Doctools > Docbook, Namespaces & Mortality > Previous implementations

Previous implementations

Earlier I gave a brief tour of my historical attempts from a functional perspective. Here I'll highlight selected implementation details of interest, paying specific attention to design flaws in their respective architectures.

Non-XML things

Of the prehistoric non-XML implementations with which I have experimented, the only feature worth noting is the ability to index documents into a bibliography. This is more easily provided by XML.

Report

Report was an XML schema transformed by a variety of needlessly-complex XSLT files, used for writing up reports on coursework assignments. The intention was to provide an archive of assignments accessible online, in addition to the printouts submitted for examination. It offered several noteworthy features:

  • Typographically dexterous output. For example, newly-introduced terms were linked on their first occurrence only. A lot of care was taken to automate decisions to produce output as the author would if setting by hand.

    It seems that most software outputs items in one manner only, regardless of their contexts. It would be preferable to have this logic shared between multiple output formats.

  • The output to HTML and PDF appeared virtually identical, visually. Plain-text output was also provided, via roff.

  • Written at a time when TeX-generated PDFs were usually constructed of bitmapped fonts, Report made use of the highest-quality intermediate formats available for each output format. This included outlined fonts for PDF.

  • High-quality figures were a significant motivation. The document-building systems was able to transform a variety of input data, including rules for generating plots using various programs.

    Each format was rendered from source (where the source data was understood) in order to produce the most appropriate output for that format: namely vector graphics for PDF, ASCII-art plots for illustrating data in plain-text, and so on..

    Importantly, given several routes to render an image, the author investigated the various ways available, and determined which transformations produced unacceptable output (usually because of poor implementations of intermediate languages). These were then avoided.

  • Output intended to be printed is physically different from output for the screen. Since most reports were printed, this was especially relevant for illustrating hyperlinks (for example as footnotes or bibliographic references) as opposed to output for the screen, where hyperlinks may be simply inlined.

  • Good use of the mechanisms provided by the underlying tools. For example, there was a convenient set of predefined entities for acronyms a other common terms. Those used would be appended as a glossary for larger documents, using the mechanism provided by ConTeXt.

  • Contextually-aware alternatives for terms. For example, shorter versions of titles were used in places of their longer counterparts where space was at a premium. This helped bring details into resolution only when appropiate.

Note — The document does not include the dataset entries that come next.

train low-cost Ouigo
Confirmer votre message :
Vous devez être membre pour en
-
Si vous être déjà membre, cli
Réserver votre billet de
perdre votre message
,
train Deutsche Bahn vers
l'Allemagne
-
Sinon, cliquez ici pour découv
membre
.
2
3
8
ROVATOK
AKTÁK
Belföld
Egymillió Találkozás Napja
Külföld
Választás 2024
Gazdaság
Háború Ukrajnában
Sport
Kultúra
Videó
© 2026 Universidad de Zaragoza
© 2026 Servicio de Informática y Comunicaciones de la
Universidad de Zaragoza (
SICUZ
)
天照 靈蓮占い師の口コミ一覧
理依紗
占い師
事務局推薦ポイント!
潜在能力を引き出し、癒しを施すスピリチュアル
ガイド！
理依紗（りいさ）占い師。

and had the following design flaws:

  • A poor understanding of XML. Modularisation of features was provided by including together various DTDs, as opposed to making use of namespaces. While not a problem for Report itself, this prevented subsets of the work from being used in other projects. Most notably, a schema extending Report was created for authoring websites (does this sound familiar?)

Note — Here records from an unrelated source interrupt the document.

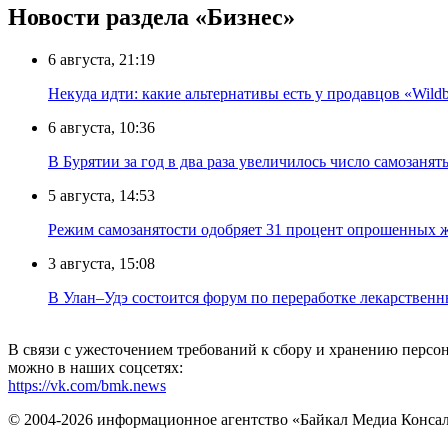
Новости раздела «Бизнес»
6 августа, 21:19
Некуда идти: какие альтернативы есть у продавцов «Wildb
6 августа, 10:36
В Бурятии за год в два раза увеличилось число самозанят
5 августа, 14:53
Режим самозанятости одобряет 31 процент опрошенных 
3 августа, 15:08
В Улан–Удэ состоится форум по переработке лекарственн
В связи с ужесточением требований к сбору и хранению перс
можно в наших соцсетях:
https://vk.com/bmk.news
© 2004-2026 информационное агентство «Байкал Медиа Конса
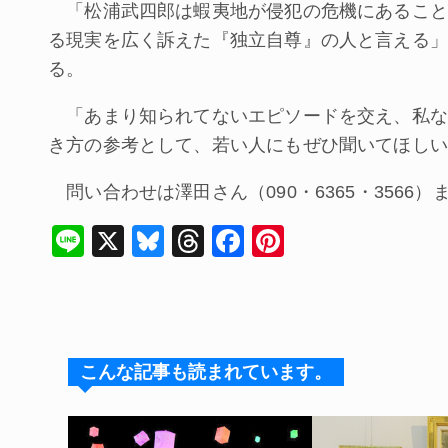
「松浦武四郎は蝦夷地が侵犯の危機にあること
る現実を広く訴えた『独立自尊』の人と言える」
る。
「あまり知られてないエピソードを交え、私な
き方の参考として、若い人にもぜひ聞いてほしい
問い合わせは澤田さん（090・6365・3566）
Li
X
Bl
T
F
Pi
n
u
hr
a
nt
e
e
e
c
er
s
a
e
e
k
d
b
st
こんな記事も読まれています。
y
s
o
o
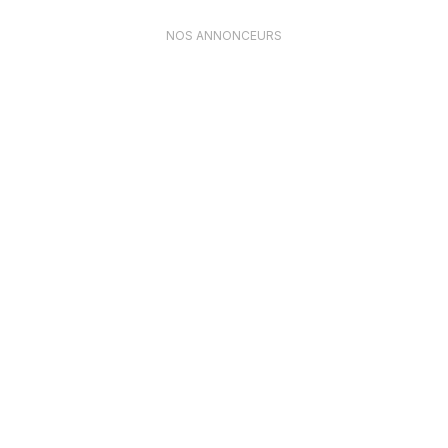
NOS ANNONCEURS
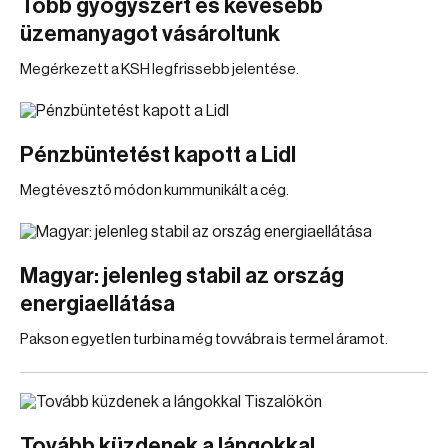
Több gyógyszert és kevesebb
üzemanyagot vásároltunk
Megérkezett a KSH legfrissebb jelentése.
Pénzbüntetést kapott a Lidl
Megtévesztő módon kummunikált a cég.
Magyar: jelenleg stabil az ország
energiaellátása
Pakson egyetlen turbina még tovvábra is termel áramot.
Tovább küzdenek a lángokkal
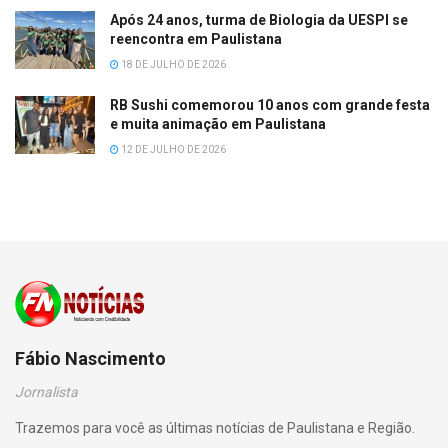
Após 24 anos, turma de Biologia da UESPI se
reencontra em Paulistana
18 DE JULHO DE 2026
RB Sushi comemorou 10 anos com grande festa
e muita animação em Paulistana
12 DE JULHO DE 2026
Fábio Nascimento
Jornalista
Trazemos para você as últimas notícias de Paulistana e Região.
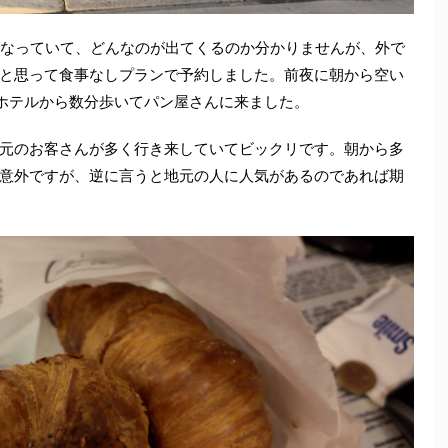
となっていて、どんなのが出てくるのか分かりませんが、外で
と思って食事なしプランで予約しました。前夜に朝から空い
て、ホテルから数分歩いてパン屋さんに来ました。
元のお客さんが多く行き来していてビックリです。朝から多
意外ですが、逆に言うと地元の人に人気があるのであれば期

  • Whilst extensibility was straightforward, the project was unmaintainable. The stylesheets were complex and difficult to understand. There was no way to customise behaviour without modifying the code base itself (a symptom of a single-user project), and the set of supported formats was hardcoded.

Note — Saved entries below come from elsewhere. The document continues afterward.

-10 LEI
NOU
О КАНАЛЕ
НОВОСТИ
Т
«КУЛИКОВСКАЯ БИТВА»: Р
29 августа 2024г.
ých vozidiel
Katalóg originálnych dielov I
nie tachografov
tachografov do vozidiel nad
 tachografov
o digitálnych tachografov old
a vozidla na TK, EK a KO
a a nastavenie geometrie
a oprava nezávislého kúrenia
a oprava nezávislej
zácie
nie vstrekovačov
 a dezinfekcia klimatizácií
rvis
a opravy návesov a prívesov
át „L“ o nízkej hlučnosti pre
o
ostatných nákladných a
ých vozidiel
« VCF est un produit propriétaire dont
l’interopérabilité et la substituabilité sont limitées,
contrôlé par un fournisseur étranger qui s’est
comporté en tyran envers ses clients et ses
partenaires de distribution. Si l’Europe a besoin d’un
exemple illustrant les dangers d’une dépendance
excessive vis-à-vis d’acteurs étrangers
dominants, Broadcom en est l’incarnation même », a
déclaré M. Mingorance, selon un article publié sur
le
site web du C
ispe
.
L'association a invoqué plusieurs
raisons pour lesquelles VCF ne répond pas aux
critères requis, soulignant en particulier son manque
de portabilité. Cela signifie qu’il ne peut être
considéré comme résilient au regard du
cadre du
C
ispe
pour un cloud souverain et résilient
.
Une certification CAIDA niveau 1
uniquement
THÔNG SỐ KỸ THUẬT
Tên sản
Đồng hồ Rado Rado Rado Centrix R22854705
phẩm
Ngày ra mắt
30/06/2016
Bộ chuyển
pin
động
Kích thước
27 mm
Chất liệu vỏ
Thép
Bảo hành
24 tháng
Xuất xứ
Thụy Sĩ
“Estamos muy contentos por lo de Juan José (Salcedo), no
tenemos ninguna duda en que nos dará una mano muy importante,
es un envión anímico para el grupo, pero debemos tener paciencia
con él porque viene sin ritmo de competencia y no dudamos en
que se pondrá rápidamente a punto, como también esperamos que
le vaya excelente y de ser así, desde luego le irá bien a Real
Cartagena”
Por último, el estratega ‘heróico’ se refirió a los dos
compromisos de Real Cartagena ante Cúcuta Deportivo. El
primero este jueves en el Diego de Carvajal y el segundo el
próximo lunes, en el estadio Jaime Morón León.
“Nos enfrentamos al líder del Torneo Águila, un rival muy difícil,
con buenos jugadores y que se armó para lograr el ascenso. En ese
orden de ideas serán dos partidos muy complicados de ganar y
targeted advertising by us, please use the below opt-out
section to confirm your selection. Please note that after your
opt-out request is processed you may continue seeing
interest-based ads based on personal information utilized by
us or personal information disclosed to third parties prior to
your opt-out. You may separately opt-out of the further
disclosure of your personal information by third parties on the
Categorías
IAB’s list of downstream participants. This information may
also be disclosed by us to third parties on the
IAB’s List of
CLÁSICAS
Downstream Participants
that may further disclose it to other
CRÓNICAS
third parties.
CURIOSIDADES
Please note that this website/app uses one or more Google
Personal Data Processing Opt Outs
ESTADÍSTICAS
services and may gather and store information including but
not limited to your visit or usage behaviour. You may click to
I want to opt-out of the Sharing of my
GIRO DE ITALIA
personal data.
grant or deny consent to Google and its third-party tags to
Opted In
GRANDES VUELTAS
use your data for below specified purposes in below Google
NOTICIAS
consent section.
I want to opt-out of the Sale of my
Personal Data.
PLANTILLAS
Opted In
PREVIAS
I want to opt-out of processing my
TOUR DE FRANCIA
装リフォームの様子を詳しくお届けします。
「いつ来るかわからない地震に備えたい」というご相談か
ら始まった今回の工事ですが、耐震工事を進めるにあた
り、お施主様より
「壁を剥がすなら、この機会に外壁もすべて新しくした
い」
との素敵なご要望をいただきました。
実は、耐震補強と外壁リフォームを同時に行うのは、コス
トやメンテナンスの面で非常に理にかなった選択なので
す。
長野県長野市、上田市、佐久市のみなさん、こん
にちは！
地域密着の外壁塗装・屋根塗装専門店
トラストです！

  • Although the XML schema was well-designed, minimal, and expressive, it was “yet another language”.

Doctools

Doctools started as a set of makefiles to aide production of documents from various input formats to XHTML. It has grown to include a system for user-defined themes, multiple output formats, sanitising of Docbook's idiosyncrasies, and extensions of its own motivation (such as a convenient interface for inter-document links). It is used successfully in several quite different projects, and expresses each of their requirements well. It is the current focus of my efforts in document processing.

The main body of code has four portions of interest: XSLT is used for almost all of the translations between formats. Makefiles provide a convenient (and customisable) build framework, portable to many systems. Definitions of themes give visual customisations. Lastly, a small body of TeX code acts as support routines to assist in generating sensible output.

Whilst it does provide the more difficult features in an acceptable way (such as high-quality TeX generation), it has grown into disarray. The current implementation is sound, though not easily extensible. In short, it needs refactoring, which is the focus of this document.

Generating TeX

Assuming XML input, generating sensible TeX output is non-trivial. Using XSLT to output TeX directly hits against the flaws inherent from mapping such different syntaxes using only the processing model of the first (for example, should whitespace be suppressed after a command? How about if it is nested?).

Post-processing the output from XSLT to “clean up” these issues does not address these issues. Rather, a redesign is required in order to avoid them in the first place.

The only satisfying solution so far has been to generate a direct mapping of TeX commands in XML, and to use a small non-XSLT program to render this XML out to TeX syntax. This allows XSLT to be used effectively, as well as producing sensible-looking TeX. One such implementation is the relatively obscure TeXML.